File: glmTreat.Rd

package info (click to toggle)
r-bioc-edger 3.40.2%2Bdfsg-1
links: PTS, VCS
area: main
in suites: bookworm
size: 1,484 kB
sloc: cpp: 1,425; ansic: 1,109; sh: 21; makefile: 5
file content (110 lines) | stat: -rw-r--r-- 6,238 bytes
parent folder | download | duplicates (2)
\name{glmTreat}
\alias{glmTreat}

\title{Test for Differential Expression Relative to a Threshold}

\description{Conduct genewise statistical tests for a given coefficient or contrast relative to a specified fold-change threshold.}

\usage{
glmTreat(glmfit, coef = ncol(glmfit$design), contrast = NULL, lfc = log2(1.2),
         null = "interval")
}

\arguments{
\item{glmfit}{a \code{DGEGLM} object, usually output from \code{glmFit} or \code{glmQLFit}.}

\item{coef}{integer or character vector indicating which coefficients of the linear model are to be tested equal to zero.  Values must be columns or column names of \code{design}. Defaults to the last coefficient. Ignored if \code{contrast} is specified.}

\item{contrast}{numeric vector specifying the contrast of the linear model coefficients to be tested against the log2-fold-change threshold.

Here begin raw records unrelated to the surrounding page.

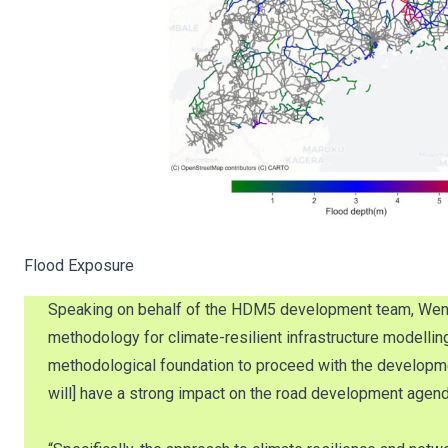
Flood Exposure
Speaking on behalf of the HDM5 development team, Wenxin 
methodology for climate-resilient infrastructure modellin
methodological foundation to proceed with the developm
will] have a strong impact on the road development agend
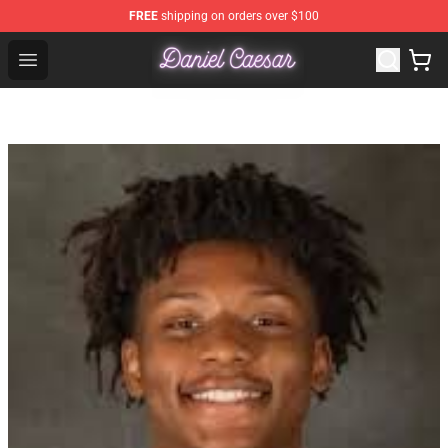
FREE
shipping on orders over $100
Daniel Caesar Shop - Official Daniel Caesar Merchandise
Open menu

Length must equal to the number of columns of \code{design}. If specified, then takes precedence over \code{coef}.}

\item{lfc}{numeric scalar specifying the absolute value of the log2-fold change threshold above which differential expression is to be considered.}

\item{null}{character string, choices are \code{"worst.case"} or \code{"interval"}.
If \code{"worst.case"}, then the null hypothesis asssumes that the true logFC is on the boundary of the possible values, either at \code{lfc} or \code{-lfc}, whichever gives the largest p-value.
This gives the most conservative results.
If \code{"interval"}, then the null hypotheses assumes the true logFC to belong to a bounded interval of possible values.}
}

\value{
\code{glmTreat} produces an object of class \code{DGELRT} with the same components as for \code{glmfit} plus the following:
	\item{lfc}{absolute value of the specified log2-fold-change threshold.}
	\item{table}{data frame with the same rows as \code{glmfit} containing the log2-fold-changes, average log2-counts per million and p-values, ready to be displayed by \code{topTags}.}
	\item{comparison}{character string describing the coefficient or the contrast being tested.}

The data frame \code{table} contains the following columns:
	\item{logFC}{shrunk log2-fold-change of expression between conditions being tested.}
	\item{unshrunk.logFC}{unshrunk log2-fold-change of expression between conditions being tested. Exists only when \code{prior.count} is not equal to 0 for \code{glmfit}.}
	\item{logCPM}{average log2-counts per million, the average taken over all libraries.}
	\item{PValue}{p-values.}
}

\details{
\code{glmTreat} implements a test for differential expression relative to a minimum required fold-change threshold.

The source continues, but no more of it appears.